● **EXERCISE AIM**:
Reproduce exactly the lines from the one containing "POZIV NA PRETHODNU" through the end of the listing, minus the pictures.

*** SUPPLIED RECORDS ***

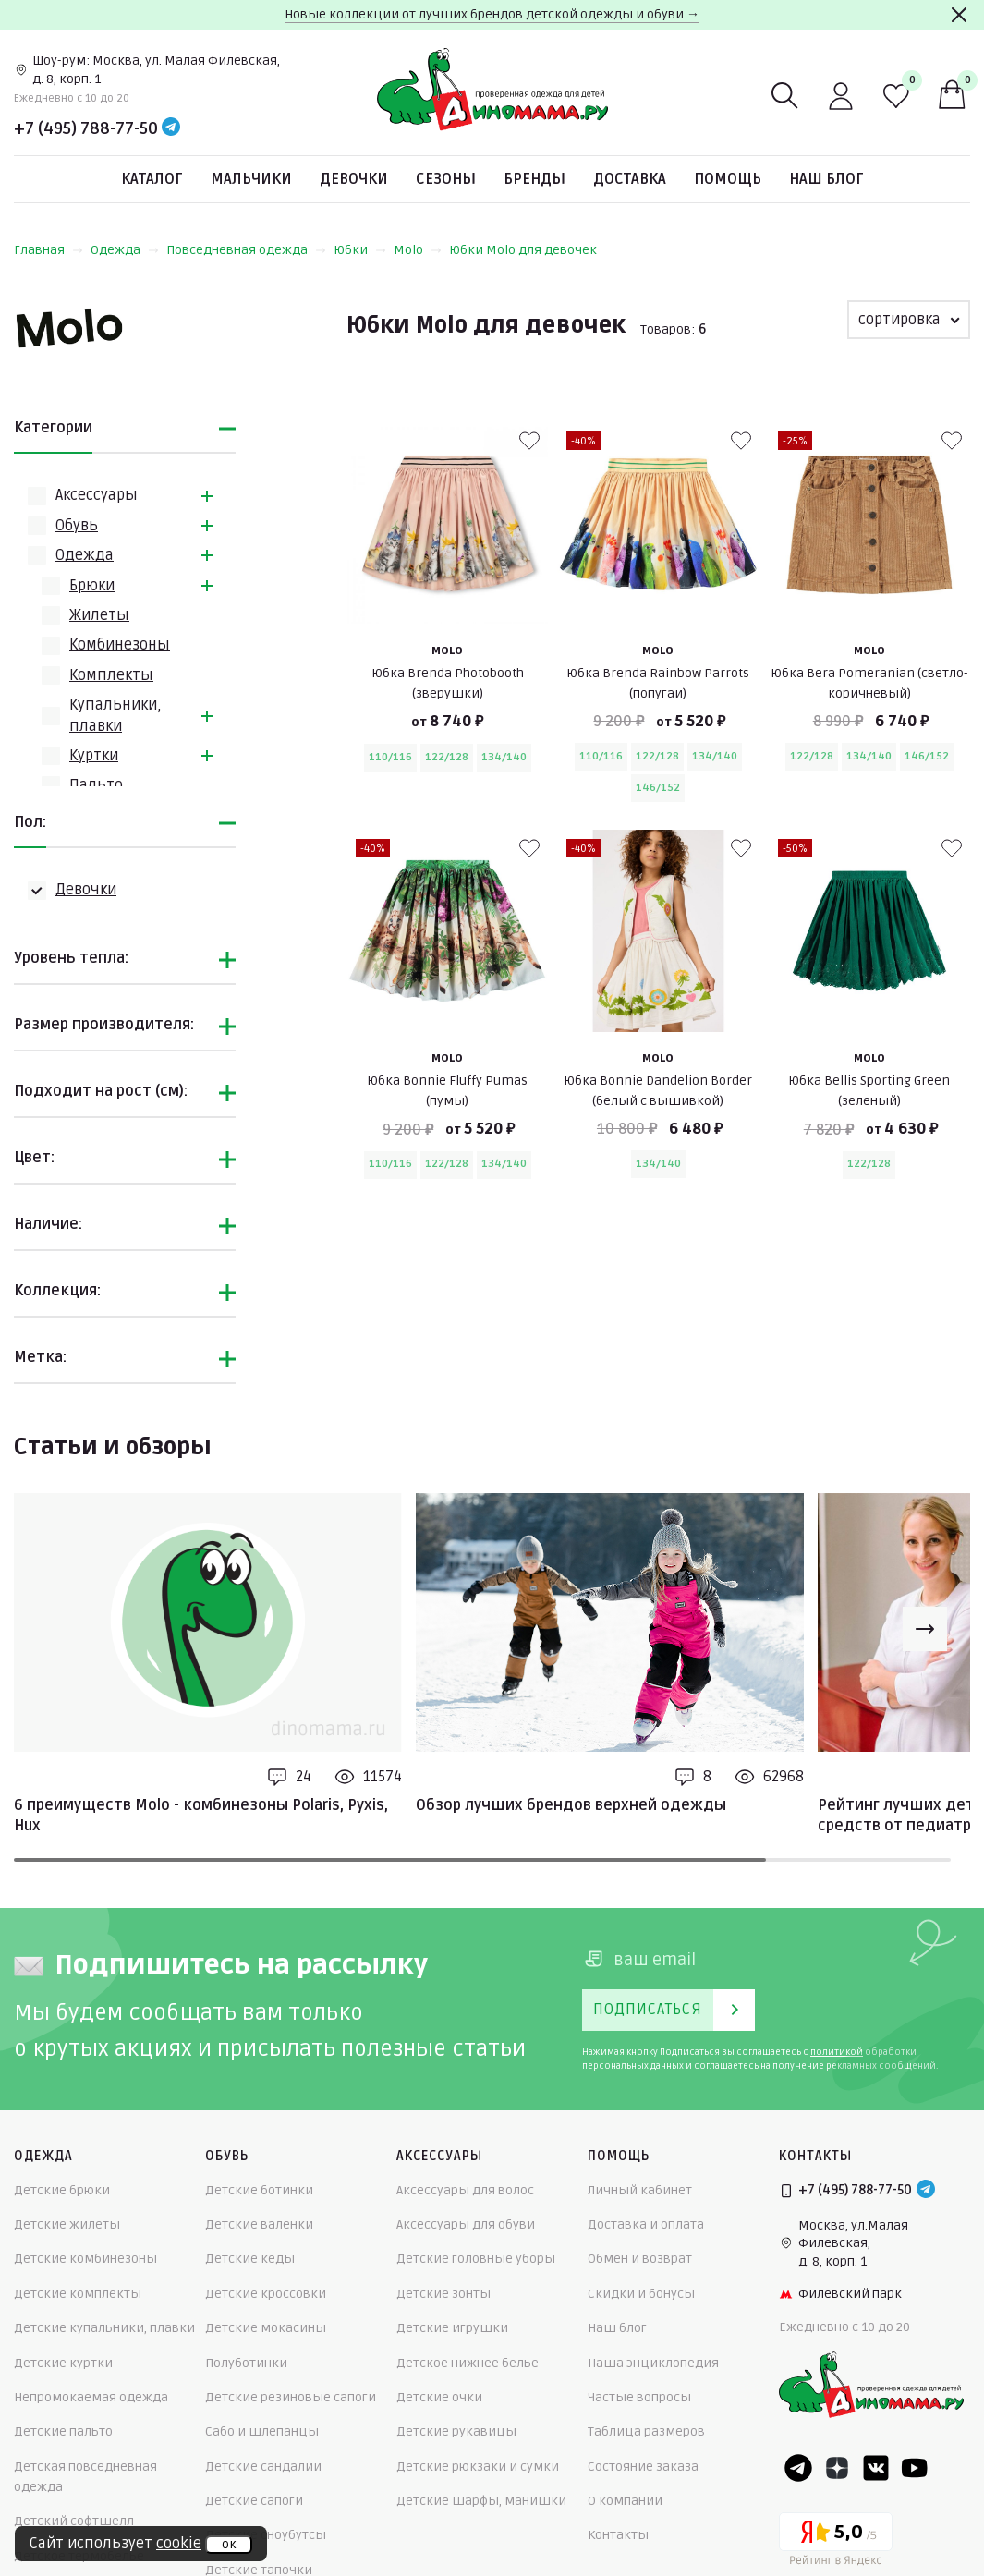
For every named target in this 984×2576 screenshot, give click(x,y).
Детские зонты (443, 2294)
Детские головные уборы (475, 2258)
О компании (625, 2501)
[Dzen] (837, 2468)
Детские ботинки (259, 2190)
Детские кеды (250, 2258)
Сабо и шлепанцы (262, 2431)
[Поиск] (785, 96)
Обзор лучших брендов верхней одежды (571, 1805)
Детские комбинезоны (85, 2258)
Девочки (354, 179)
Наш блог (826, 179)
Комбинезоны (119, 645)
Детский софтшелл (74, 2521)
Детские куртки (63, 2363)
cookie (178, 2543)
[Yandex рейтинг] (836, 2542)
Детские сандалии (263, 2466)
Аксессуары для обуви (465, 2224)
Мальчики (251, 179)
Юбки (360, 250)
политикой (836, 2052)
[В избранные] (529, 440)
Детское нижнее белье (467, 2363)
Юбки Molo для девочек (523, 250)
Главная (48, 250)
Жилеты (99, 615)
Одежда (125, 250)
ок (229, 2544)
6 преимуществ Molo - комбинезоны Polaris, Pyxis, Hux (201, 1815)
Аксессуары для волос (465, 2190)
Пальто (96, 785)
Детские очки (439, 2397)
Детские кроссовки (265, 2294)
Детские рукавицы (456, 2431)
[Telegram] (171, 128)
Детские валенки (259, 2224)
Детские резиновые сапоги (290, 2397)
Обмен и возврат (640, 2258)
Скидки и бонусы (641, 2294)
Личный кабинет (640, 2190)
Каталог (152, 179)
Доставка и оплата (646, 2224)
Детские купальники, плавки (104, 2328)
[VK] (876, 2468)
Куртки (93, 756)
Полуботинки (246, 2363)
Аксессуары (96, 495)
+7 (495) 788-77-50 (86, 128)
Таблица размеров (646, 2431)
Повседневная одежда (246, 250)
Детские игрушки (452, 2328)
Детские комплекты (77, 2294)
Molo (418, 250)
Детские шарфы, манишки (481, 2501)
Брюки (92, 586)
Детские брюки (62, 2190)
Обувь (76, 525)
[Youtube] (914, 2468)
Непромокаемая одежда (91, 2397)
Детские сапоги (254, 2501)
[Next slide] (925, 1629)
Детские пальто (63, 2431)
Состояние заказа (643, 2466)
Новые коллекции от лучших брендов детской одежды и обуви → (492, 14)
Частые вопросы (639, 2397)
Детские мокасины (265, 2328)
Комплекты (111, 675)
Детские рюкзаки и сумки (477, 2466)
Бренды (534, 179)
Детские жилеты (67, 2224)
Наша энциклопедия (653, 2363)
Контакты (618, 2535)
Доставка (629, 179)
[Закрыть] (959, 15)
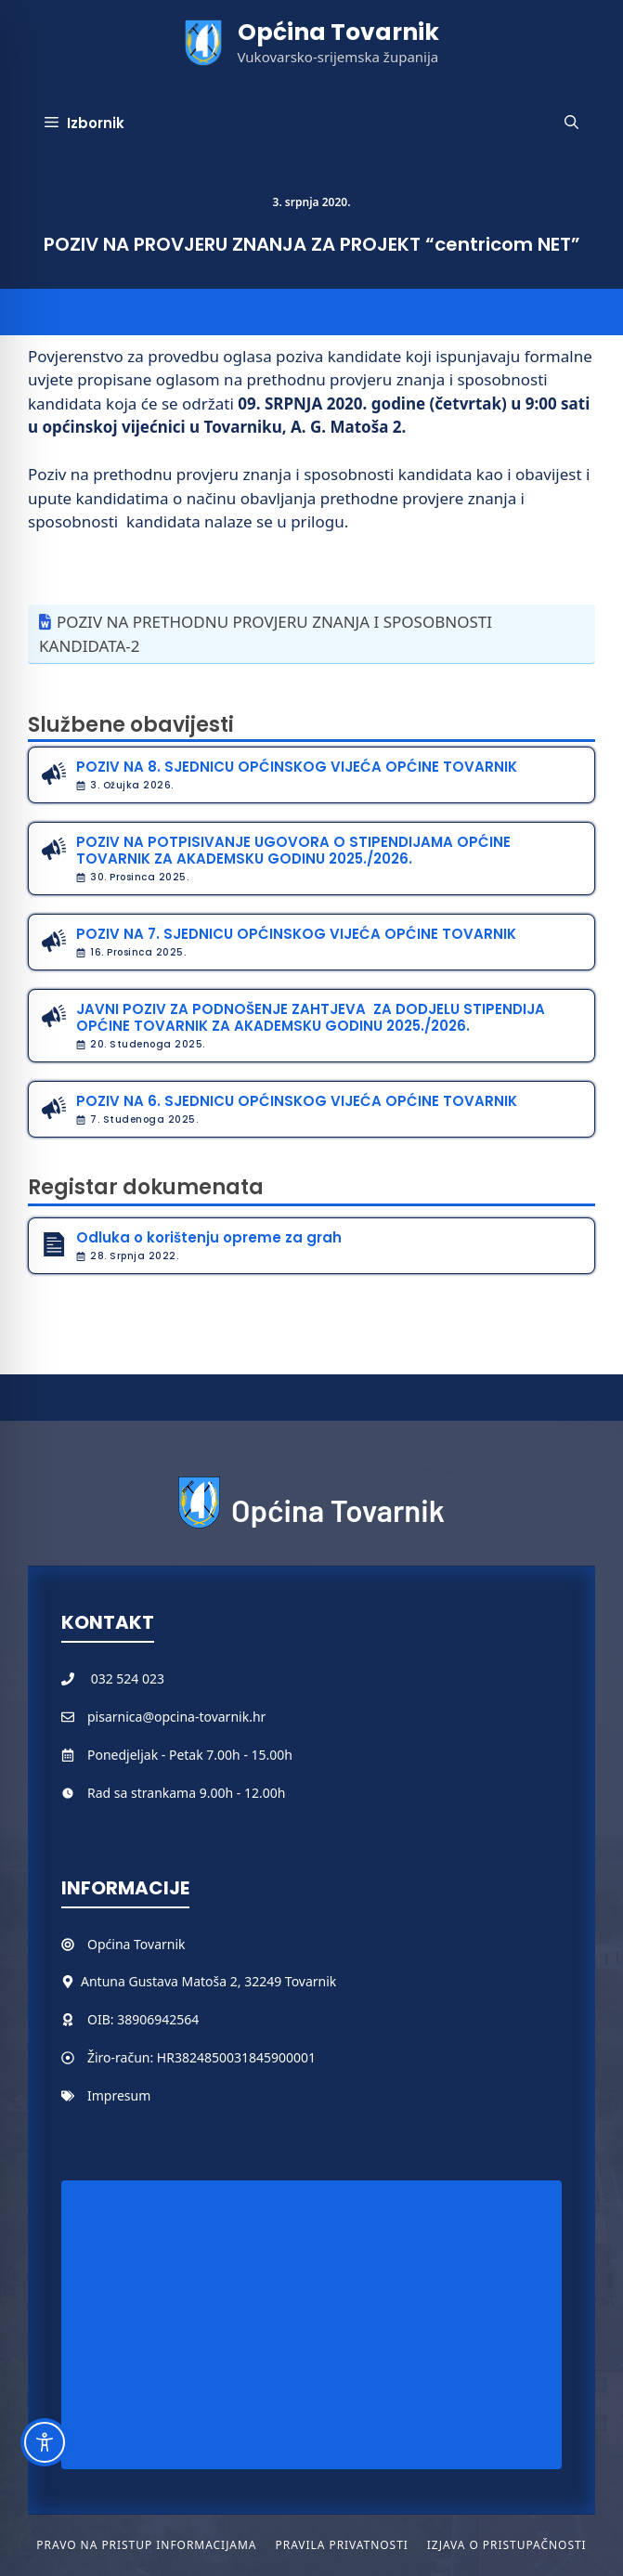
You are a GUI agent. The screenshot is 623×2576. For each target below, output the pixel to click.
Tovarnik (159, 1944)
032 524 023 (127, 1678)
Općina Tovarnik (338, 32)
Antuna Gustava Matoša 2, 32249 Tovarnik (208, 1981)
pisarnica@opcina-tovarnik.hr (176, 1716)
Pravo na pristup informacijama (146, 2545)
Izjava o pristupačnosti (507, 2545)
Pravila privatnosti (341, 2545)
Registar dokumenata (146, 1187)
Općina (110, 1944)
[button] (571, 123)
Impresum (118, 2095)
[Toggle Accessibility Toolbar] (44, 2442)
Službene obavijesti (131, 724)
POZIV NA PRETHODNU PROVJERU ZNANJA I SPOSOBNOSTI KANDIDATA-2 (265, 634)
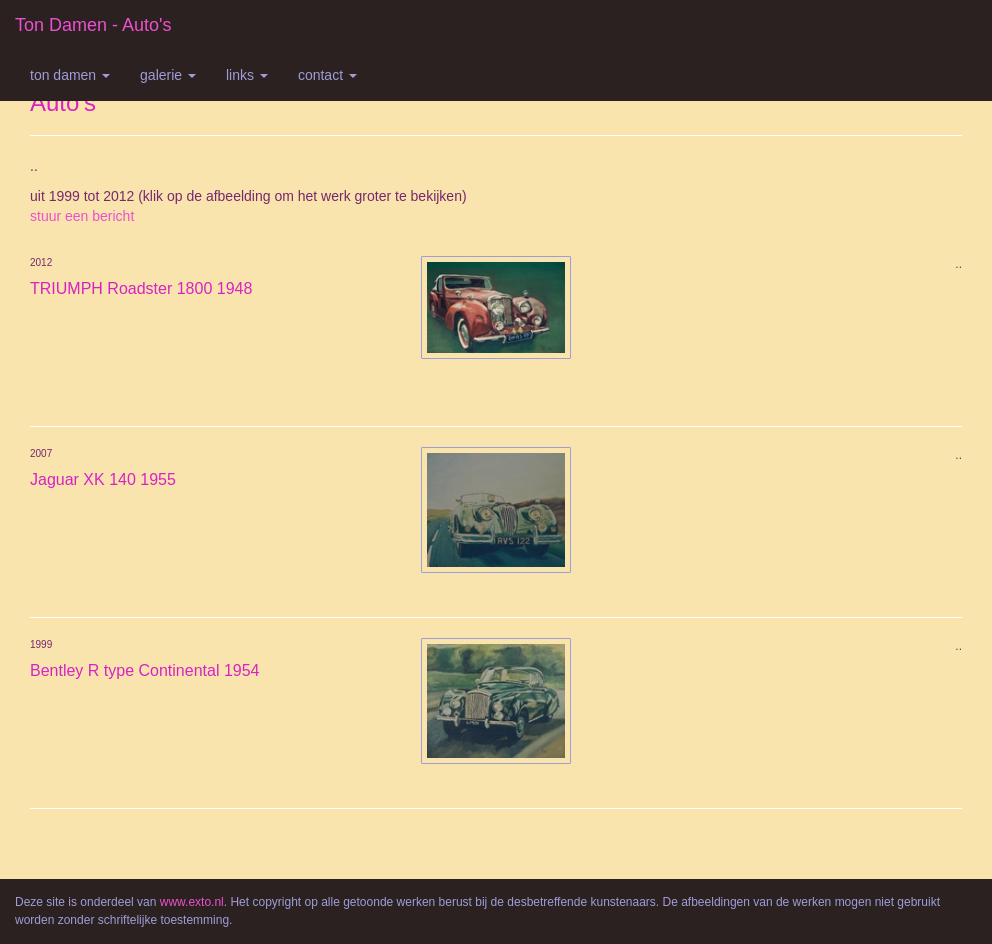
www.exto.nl (192, 902)
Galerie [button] (168, 75)
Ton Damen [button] (70, 75)
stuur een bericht (82, 216)
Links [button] (247, 75)
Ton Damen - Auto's (93, 25)
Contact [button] (327, 75)
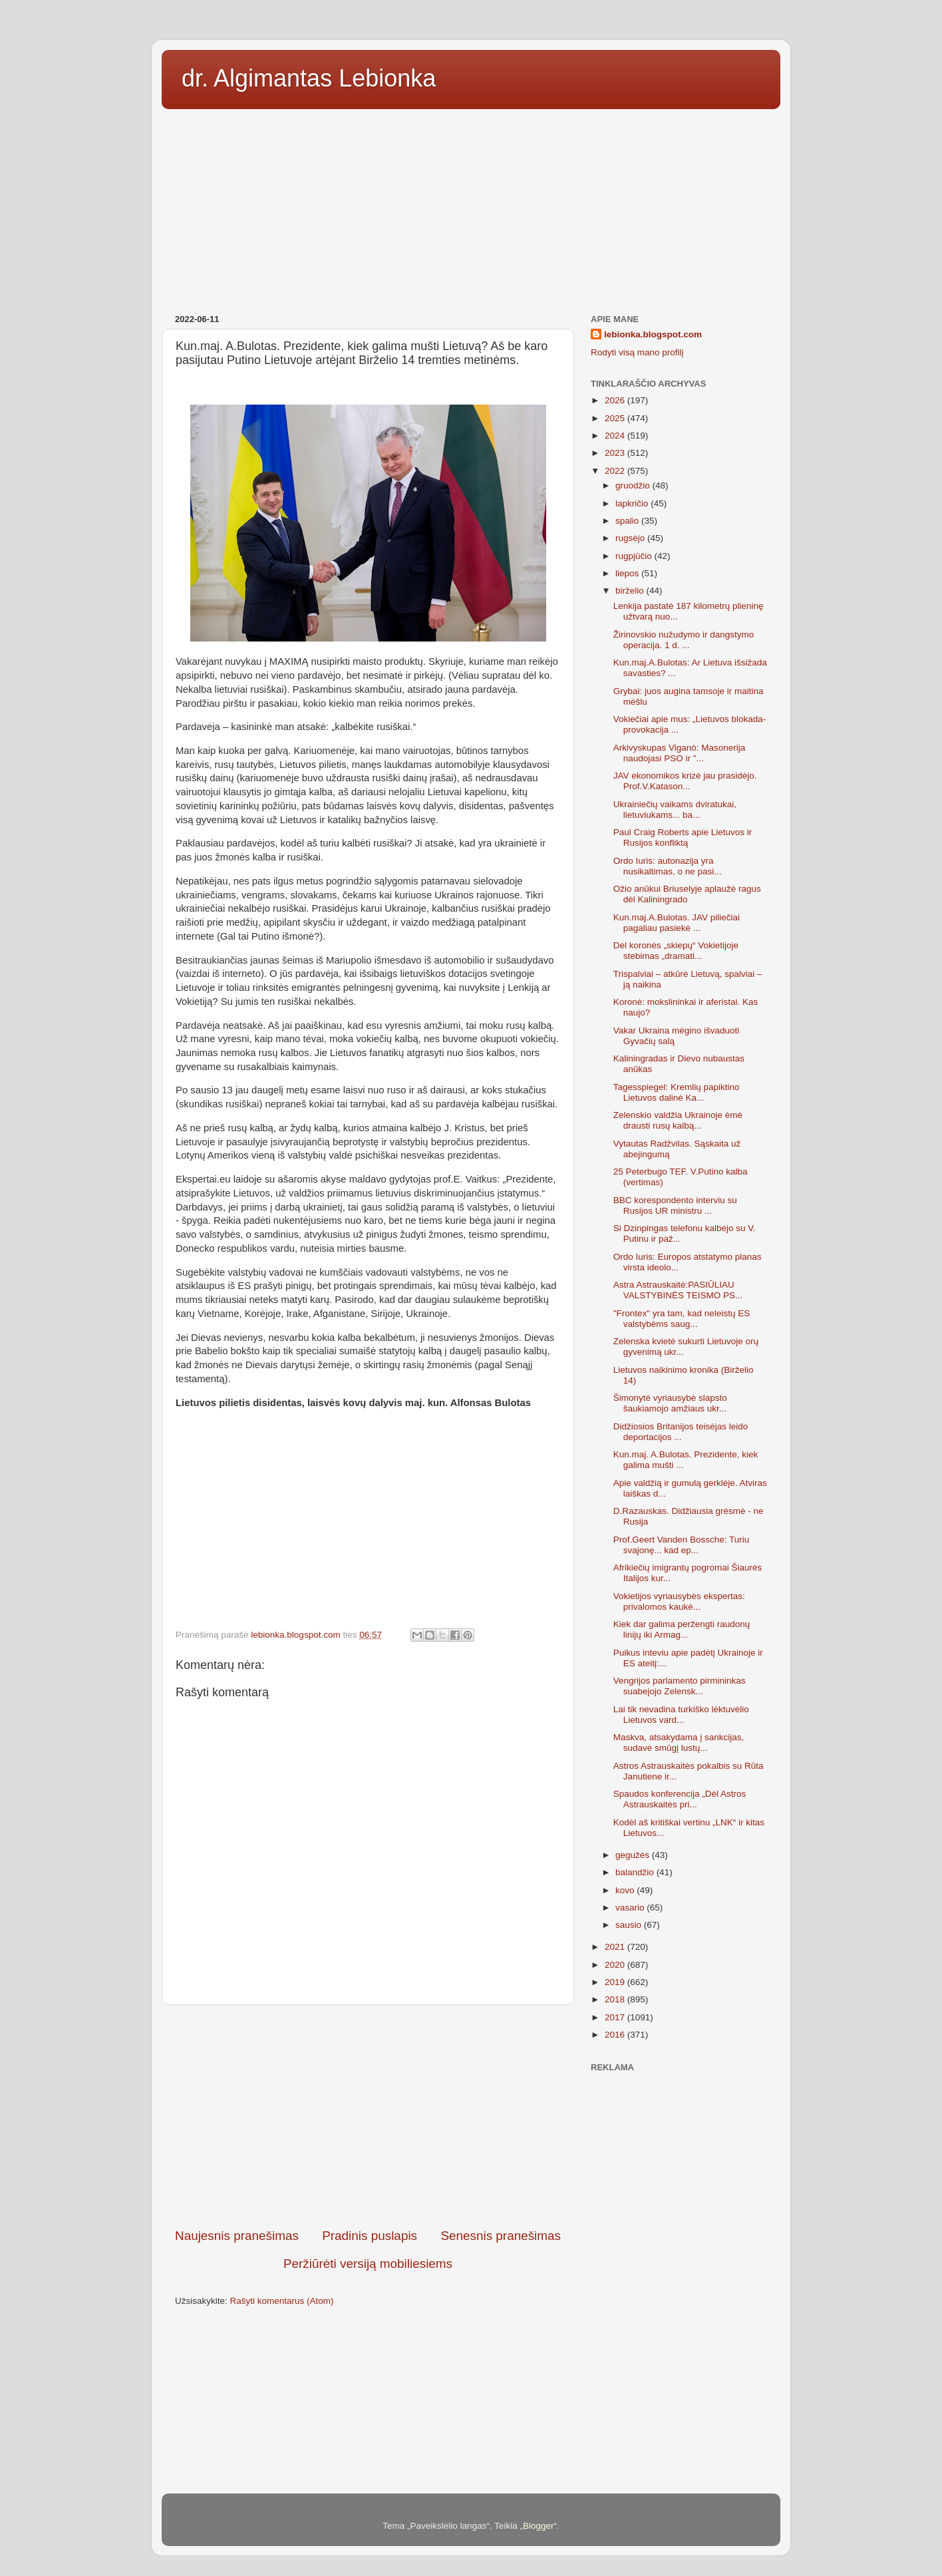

*** End of SUPPLIED RECORDS ***

● **ANSWER SPACE**:
POZIV NA PRETHODNU PROVJERU ZNANJA I SPOSOBNOSTI KANDIDATA-2 (265, 634)
www.exto.nl (192, 902)
Galerie [button] (168, 75)
Ton Damen [button] (70, 75)
stuur een bericht (82, 216)
Links [button] (247, 75)
Ton Damen - Auto's (93, 25)
Contact [button] (327, 75)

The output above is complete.